I recently watched the disturbing video showing President Trump’s phone conversation with the Prime Minister of Sudan discussing the Great Renaissance Dam project in Ethiopia. President Trump describes himself as the negotiator between Egypt and Ethiopia on this project, which will become Africa’s largest hydroelectric plant. He claims that Ethiopia has broken the agreement he prescribed and, as a result, his government cut funds for Ethiopia. He described the dam as one that will stop the flow of the Nile. Egypt, he says, cannot live with this consequence and will “blow up” the dam. As President of the United States, Trump’s words will have a strong impact on this project.
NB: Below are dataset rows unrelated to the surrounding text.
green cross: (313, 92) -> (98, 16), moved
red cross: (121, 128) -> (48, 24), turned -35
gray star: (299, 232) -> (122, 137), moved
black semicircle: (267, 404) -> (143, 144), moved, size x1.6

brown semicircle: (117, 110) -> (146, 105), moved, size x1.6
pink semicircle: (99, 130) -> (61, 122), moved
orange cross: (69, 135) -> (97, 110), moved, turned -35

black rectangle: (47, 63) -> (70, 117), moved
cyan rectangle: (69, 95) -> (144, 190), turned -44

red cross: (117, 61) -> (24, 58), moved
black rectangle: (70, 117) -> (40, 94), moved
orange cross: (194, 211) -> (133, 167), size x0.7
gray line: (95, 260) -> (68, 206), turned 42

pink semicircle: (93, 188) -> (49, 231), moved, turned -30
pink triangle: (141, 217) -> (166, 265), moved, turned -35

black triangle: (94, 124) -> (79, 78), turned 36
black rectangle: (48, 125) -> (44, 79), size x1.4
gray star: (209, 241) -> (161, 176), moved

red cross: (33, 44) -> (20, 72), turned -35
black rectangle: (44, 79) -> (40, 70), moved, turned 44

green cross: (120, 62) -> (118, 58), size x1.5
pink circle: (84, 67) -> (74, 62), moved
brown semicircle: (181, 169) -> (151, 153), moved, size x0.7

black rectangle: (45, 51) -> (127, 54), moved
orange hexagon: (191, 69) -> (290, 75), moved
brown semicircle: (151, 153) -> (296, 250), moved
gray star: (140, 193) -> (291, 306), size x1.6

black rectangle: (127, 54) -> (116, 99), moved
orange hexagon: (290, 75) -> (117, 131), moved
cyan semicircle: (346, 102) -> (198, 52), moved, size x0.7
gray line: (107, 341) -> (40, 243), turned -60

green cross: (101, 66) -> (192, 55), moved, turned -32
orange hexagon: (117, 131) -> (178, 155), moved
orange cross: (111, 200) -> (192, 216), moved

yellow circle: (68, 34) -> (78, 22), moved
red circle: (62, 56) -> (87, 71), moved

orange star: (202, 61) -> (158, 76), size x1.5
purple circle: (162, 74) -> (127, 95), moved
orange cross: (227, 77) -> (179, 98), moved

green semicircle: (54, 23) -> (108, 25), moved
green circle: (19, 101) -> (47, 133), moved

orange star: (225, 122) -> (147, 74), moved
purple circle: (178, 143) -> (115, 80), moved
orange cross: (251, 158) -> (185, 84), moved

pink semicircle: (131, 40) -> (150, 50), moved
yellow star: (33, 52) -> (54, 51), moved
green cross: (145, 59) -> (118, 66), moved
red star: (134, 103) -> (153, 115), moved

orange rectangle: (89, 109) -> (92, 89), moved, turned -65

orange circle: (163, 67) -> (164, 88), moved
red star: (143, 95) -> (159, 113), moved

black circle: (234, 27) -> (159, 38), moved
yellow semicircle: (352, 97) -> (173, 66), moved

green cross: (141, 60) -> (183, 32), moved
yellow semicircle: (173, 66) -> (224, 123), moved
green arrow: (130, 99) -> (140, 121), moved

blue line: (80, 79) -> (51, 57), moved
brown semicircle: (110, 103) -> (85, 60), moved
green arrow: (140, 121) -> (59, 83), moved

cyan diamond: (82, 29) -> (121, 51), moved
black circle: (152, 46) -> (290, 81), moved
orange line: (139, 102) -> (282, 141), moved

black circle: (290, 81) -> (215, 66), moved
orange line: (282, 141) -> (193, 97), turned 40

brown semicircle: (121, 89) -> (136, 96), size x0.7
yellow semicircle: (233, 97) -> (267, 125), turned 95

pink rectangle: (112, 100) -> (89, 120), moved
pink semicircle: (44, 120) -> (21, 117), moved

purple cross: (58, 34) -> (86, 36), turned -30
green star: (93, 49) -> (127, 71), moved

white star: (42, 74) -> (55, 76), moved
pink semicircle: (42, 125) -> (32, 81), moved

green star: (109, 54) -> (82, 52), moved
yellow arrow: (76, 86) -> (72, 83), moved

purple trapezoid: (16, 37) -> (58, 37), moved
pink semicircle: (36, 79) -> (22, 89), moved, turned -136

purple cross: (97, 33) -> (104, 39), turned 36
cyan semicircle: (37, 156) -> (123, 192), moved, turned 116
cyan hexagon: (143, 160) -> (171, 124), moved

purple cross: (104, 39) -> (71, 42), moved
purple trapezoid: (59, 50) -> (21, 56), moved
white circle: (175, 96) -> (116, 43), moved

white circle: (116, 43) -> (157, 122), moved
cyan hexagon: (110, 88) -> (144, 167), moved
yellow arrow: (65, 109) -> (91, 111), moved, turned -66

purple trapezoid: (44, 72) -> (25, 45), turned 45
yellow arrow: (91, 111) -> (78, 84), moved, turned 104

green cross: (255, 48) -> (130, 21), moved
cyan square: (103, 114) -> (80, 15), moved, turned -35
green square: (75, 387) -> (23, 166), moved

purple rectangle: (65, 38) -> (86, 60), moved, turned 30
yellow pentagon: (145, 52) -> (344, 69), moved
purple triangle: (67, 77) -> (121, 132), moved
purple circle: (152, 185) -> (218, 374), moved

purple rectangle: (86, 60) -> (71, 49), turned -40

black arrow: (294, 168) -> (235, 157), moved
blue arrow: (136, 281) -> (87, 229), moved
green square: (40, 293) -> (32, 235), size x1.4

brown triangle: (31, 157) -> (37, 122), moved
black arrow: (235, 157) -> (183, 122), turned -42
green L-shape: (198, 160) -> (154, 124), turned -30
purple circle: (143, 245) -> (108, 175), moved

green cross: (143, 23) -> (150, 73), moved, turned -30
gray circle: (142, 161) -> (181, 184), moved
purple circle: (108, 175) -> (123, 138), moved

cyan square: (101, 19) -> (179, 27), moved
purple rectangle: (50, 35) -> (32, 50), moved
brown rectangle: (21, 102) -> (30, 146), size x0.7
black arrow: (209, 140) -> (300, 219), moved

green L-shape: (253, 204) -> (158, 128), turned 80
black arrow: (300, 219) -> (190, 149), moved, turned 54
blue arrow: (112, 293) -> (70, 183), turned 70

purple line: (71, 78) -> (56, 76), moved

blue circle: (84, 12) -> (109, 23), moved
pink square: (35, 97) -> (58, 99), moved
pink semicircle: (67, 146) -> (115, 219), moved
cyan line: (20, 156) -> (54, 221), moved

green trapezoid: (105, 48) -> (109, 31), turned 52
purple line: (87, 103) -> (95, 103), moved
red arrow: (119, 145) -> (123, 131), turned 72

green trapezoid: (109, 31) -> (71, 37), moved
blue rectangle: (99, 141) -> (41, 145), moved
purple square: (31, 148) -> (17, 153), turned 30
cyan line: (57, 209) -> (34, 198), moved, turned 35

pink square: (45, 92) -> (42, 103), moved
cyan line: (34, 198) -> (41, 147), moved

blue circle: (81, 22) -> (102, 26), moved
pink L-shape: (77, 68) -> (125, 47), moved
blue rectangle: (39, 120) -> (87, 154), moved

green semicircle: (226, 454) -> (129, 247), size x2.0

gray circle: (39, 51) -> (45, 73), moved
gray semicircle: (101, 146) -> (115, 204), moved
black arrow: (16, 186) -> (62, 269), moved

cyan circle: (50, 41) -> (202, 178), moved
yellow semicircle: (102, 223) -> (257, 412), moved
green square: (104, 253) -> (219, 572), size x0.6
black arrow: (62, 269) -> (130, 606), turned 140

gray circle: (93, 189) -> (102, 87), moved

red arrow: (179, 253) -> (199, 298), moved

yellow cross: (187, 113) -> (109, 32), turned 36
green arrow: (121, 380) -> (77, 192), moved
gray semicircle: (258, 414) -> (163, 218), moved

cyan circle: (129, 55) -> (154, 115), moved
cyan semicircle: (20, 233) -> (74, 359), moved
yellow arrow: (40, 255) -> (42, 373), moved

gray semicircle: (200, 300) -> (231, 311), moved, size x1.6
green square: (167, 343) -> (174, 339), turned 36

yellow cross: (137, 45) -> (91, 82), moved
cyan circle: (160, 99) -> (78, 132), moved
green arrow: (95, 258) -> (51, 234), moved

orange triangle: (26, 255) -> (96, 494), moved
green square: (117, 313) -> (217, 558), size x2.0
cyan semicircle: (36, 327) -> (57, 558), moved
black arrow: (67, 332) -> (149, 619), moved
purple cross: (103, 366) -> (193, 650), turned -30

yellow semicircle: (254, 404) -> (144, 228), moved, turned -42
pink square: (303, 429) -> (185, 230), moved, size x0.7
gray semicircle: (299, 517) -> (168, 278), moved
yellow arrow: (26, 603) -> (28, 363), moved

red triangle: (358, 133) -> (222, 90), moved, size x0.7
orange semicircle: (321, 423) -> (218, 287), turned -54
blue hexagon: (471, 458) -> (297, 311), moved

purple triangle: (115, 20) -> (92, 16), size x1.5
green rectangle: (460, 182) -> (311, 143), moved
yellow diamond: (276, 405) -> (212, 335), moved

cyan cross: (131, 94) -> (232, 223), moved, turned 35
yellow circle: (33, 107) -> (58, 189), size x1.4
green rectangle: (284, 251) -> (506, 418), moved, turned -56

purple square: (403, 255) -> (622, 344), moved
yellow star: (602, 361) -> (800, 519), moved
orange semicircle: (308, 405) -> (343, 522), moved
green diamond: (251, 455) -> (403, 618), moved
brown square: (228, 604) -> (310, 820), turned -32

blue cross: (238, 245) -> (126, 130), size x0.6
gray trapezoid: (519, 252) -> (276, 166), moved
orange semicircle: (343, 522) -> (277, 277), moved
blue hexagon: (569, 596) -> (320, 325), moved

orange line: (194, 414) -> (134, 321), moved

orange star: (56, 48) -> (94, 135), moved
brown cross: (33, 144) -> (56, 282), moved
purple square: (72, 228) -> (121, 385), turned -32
President Trump clearly lacks basic knowledge about the dynamics and diplomacy of water flow. Ethiopia, Sudan and Egypt have been connected umbilically since the time of Genesis and will continue to do so. Previous colonial rules denied Ethiopia and its people the right to use the Nile, appropriating the entire part of the Nile for Egypt and Sudan. Ethiopia’s previous efforts to use water for its basic needs were blocked by efforts of Egypt’s international lobby. This denied access to Ethiopia’s capital for its project.
Ethiopia is the source of Abay. Abay, as it is called in its home country Ethiopia, originated in the Highlands of Northern Ethiopia, near the base of Lake Tana. Abay contributes over 80% of the Nile’s water share. Abay has been flowing for centuries, carrying tons of fertile soil from Ethiopia to Sudan, eroding the highlands of Ethiopia. Ethiopia has a population of over 100 million. It is a landlocked place with a severe shortage of energy and electricity. Less than 20% of Ethiopians have access to electricity. Its economy is emerging to transform its potential from an agricultural stage to an agro-industrial one. In order to supply electricity to its people, Ethiopia started the project for the Great Renaissance Dam. The project is supported by all Ethiopians and financed by all Ethiopians. Its technical specifications and its effect downstream were analyzed by specialists, showing that there was no reduction in the flow of water downstream.
Egypt, on the other hand, has an abundance of electricity. Egypt can do better in the use of water resources by applying new technologies and desalination. Egypt should focus its attention on partnering with Ethiopia on forestry projects. This will have the long-term effect of improving rainfall in Ethiopia’s highlands, which will eventually lead to a better flow of water downstream.
Ethiopia, an ancient and God-fearing nation, has never sided with injustice. Ethiopia has never invaded other nations in the past. President Trump needs to become familiar with Ethiopia’s historic position in favor of freedom and justice. The Ethiopians fell in the battle with the Americans in the Korean War. In the fight against terrorism, Ethiopia has been an important ally of the United States and the global peace-loving community, fighting al-Shabaab in Somalia. Any power that tried to undermine Ethiopia and waged aggression and war was defeated. Neither the United States nor its president has the right to prescribe an agreement for Ethiopia. Egypt will not follow this rhetoric and will detonate the dam. Egypt and Sudan will continue their peaceful negotiations under the auspices of the African Union. The union is impartial and African, with solid geopolitical and diplomatic knowledge. I hope Mr. Trump does his research and refines his tone on the subject. True leadership needs solid knowledge and civility.
Mekonnen is an Ethiopian-American doctor who lives in Rockville, Maryland.